- _Assignment_: Retype every line of the data below, starting with the first and ending with the line that contains "abzuändern, sofern sie", but leave out the pictures.

::::

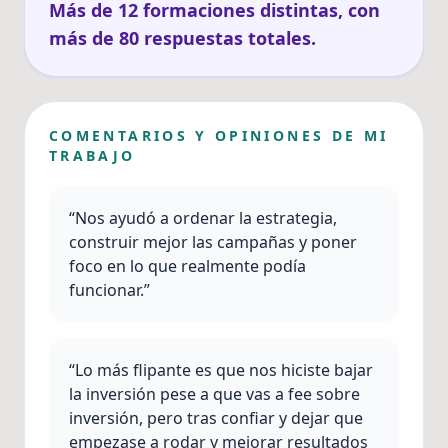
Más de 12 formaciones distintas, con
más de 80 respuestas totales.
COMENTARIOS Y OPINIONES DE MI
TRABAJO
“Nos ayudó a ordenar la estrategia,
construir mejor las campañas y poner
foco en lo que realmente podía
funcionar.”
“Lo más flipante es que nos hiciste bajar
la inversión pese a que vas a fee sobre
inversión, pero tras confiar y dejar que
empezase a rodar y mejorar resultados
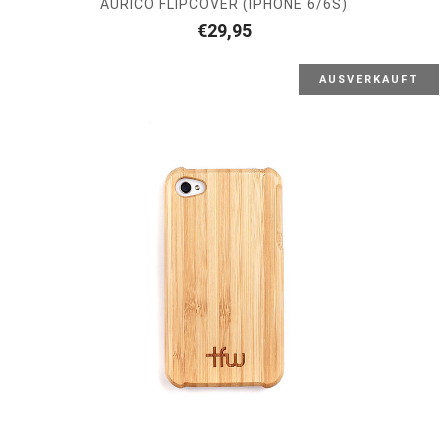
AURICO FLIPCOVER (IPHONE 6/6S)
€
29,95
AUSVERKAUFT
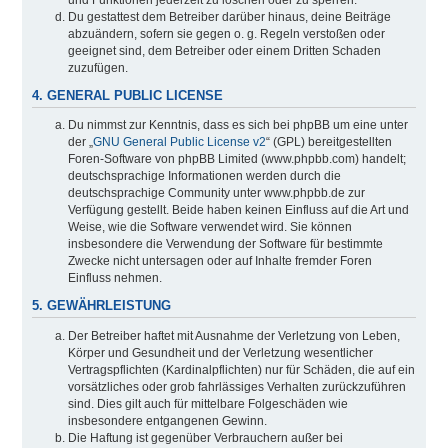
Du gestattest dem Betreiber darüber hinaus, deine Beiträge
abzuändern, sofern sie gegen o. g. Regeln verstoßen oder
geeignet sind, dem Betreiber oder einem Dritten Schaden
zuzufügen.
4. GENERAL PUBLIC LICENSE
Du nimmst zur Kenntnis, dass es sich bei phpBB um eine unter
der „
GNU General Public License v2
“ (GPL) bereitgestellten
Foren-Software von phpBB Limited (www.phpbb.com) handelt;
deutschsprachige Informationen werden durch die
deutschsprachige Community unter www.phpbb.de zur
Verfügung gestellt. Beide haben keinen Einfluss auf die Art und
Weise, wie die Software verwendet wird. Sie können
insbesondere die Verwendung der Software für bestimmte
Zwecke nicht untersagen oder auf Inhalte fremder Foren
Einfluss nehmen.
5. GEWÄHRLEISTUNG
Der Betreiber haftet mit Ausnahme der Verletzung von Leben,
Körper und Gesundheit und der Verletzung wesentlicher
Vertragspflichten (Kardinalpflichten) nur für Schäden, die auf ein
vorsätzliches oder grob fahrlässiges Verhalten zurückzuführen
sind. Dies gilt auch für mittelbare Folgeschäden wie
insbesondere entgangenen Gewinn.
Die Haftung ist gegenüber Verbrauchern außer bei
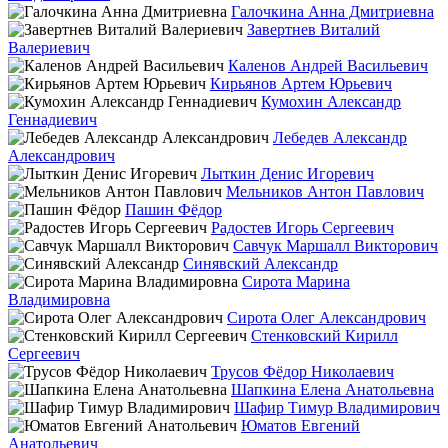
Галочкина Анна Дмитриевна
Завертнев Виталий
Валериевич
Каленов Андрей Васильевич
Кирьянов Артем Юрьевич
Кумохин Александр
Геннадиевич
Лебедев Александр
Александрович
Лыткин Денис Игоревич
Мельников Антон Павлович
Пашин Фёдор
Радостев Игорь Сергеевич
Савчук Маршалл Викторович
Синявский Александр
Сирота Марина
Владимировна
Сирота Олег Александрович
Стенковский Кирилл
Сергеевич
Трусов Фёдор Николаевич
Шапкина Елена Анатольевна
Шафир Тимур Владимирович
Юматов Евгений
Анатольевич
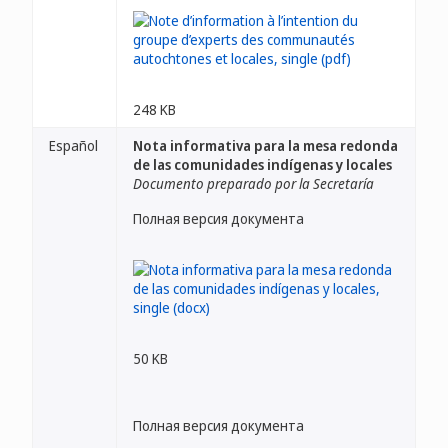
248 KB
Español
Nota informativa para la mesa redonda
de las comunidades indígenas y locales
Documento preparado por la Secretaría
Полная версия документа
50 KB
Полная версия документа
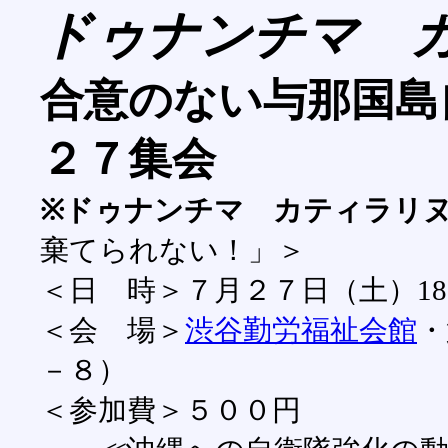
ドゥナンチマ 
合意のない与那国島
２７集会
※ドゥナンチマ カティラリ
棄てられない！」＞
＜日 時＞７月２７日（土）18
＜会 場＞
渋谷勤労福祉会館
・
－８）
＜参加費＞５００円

::::

- _Exercise result_:
Más de 12 formaciones distintas, con
más de 80 respuestas totales.
COMENTARIOS Y OPINIONES DE MI
TRABAJO
“Nos ayudó a ordenar la estrategia,
construir mejor las campañas y poner
foco en lo que realmente podía
funcionar.”
“Lo más flipante es que nos hiciste bajar
la inversión pese a que vas a fee sobre
inversión, pero tras confiar y dejar que
empezase a rodar y mejorar resultados
AURICO FLIPCOVER (IPHONE 6/6S)
€
29,95
AUSVERKAUFT
Du gestattest dem Betreiber darüber hinaus, deine Beiträge
abzuändern, sofern sie gegen o. g. Regeln verstoßen oder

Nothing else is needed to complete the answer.